Les taux immobiliers actuels en septembre 2026
En septembre 2026, le taux moyen sur 15 ans s'établit à 3,00% selon le baromètre Meilleurtaux, soit environ 1 point de recul par rapport au pic de fin 2023.
| Durée | Taux moyen | Meilleur taux | Taux max |
|---|---|---|---|
| 10 ans | 2,75% | 2,40% | 3,10% |
| 15 ans | 3,00% | 2,65% | 3,35% |
| 20 ans | 3,15% | 2,75% | 3,50% |
| 25 ans | 3,35% | 2,90% | 3,70% |
La tendance est à la stabilisation après 3 mois de baisses successives. L'écart entre le meilleur et le taux maximum dépasse 0,70 point sur les longues durées : autant dire que décrocher un prêt immobilier au meilleur taux dépend davantage de votre dossier que du calendrier.
Ne vous contentez jamais de la première offre reçue. Comparer au moins 3 établissements distincts peut générer plusieurs milliers d'euros d'économies à profil identique. Nous recommandons également d'examiner le TAEG complet, pas seulement le taux nominal affiché.
Qu'est-ce qui influence vraiment votre taux ?
Derrière chaque taux proposé, 2 grandes familles de facteurs jouent un rôle : votre profil personnel d'un côté, l'environnement macroéconomique de l'autre. Le pire ? La plupart des emprunteurs passent du temps à surveiller les annonces de la BCE, alors que leur propre dossier recèle bien plus de leviers actionnables.

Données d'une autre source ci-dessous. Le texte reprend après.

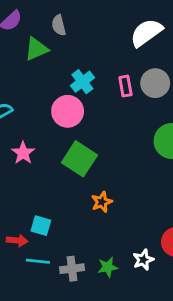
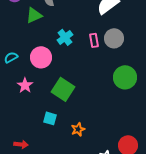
pink circle: (68, 111) -> (41, 57), moved
orange star: (102, 202) -> (78, 129), moved
cyan square: (41, 226) -> (50, 118), moved

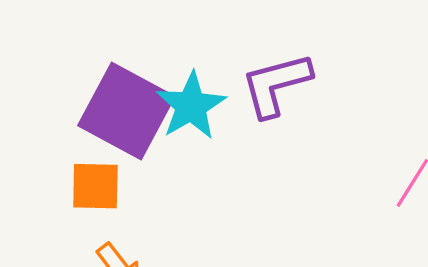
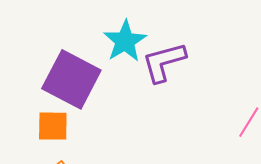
cyan star: (191, 106) -> (125, 41), moved

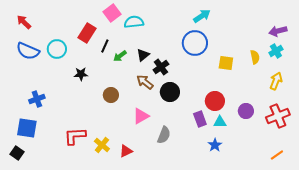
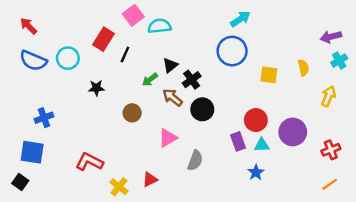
cyan cross: (276, 51) -> (339, 61), moved
green arrow: (120, 56) -> (150, 80), moved
purple circle: (246, 111) -> (293, 132), size x1.5
red cross: (278, 116) -> (331, 150), moved, size x0.7
red L-shape: (75, 136) -> (89, 162), turned 30
yellow cross: (102, 145) -> (119, 187), moved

Votre profil emprunteur compte pour 80% du taux obtenu
Les banques tarifient le risque : plus votre dossier est rassurant, plus elles acceptent de comprimer leur marge. Voici les 5 critères qui pèsent le plus lourd dans leur analyse :
- Apport d'au moins 20% du prix du bien : jusqu'à -0,30 point sur le taux proposé
- CDI avec plus de 2 ans d'ancienneté : jusqu'à -0,20 point
- Taux d'endettement inférieur à 30% : jusqu'à -0,15 point
- Âge inférieur à 40 ans : profil préférentiel pour les durées de 20 à 25 ans
- Reste à vivre confortable : critère décisif au-delà de 300 000 € empruntés
Et côté marché, quels signaux suivre ?
Les taux immobiliers suivent de près l'OAT 10 ans, l'obligation d'État française qui sert de référence aux banques pour construire leurs grilles tarifaires. Quand la BCE assouplit sa politique monétaire, l'OAT tend à reculer, et les établissements répercutent généralement cet allègement avec quelques semaines de décalage.
Il faut également surveiller le taux d'usure immobilier, publié chaque trimestre par la Banque de France. Ce plafond encadre le TAEG total de votre offre, coût de votre assurance emprunteur inclus.
4 leviers pour obtenir le meilleur taux possible
Négocier son taux, c'est une affaire de méthode, pas de chance. Ces 4 leviers sont cumulables entre eux et permettent concrètement de viser un gain de 0,20 à 0,50 point sur le taux final :
- Comparer au moins 5 banques : les grilles tarifaires varient considérablement selon les établissements, et un simulateur en ligne permet d'obtenir une première fourchette avant d'approfondir avec un conseiller.
- Faire appel à un courtier : l'accès à des grilles négociées et une présentation soignée du dossier compensent largement les frais (1 à 2%) pour la grande majorité des profils.
- Déléguer l'assurance emprunteur : opter pour un contrat externe plutôt que celui de la banque peut représenter plusieurs milliers d'euros d'économies sur la durée totale du crédit.
- Activer la domiciliation bancaire : certains établissements accordent jusqu'à -0,10 point en échange de la domiciliation des revenus, à évaluer selon vos contraintes personnelles.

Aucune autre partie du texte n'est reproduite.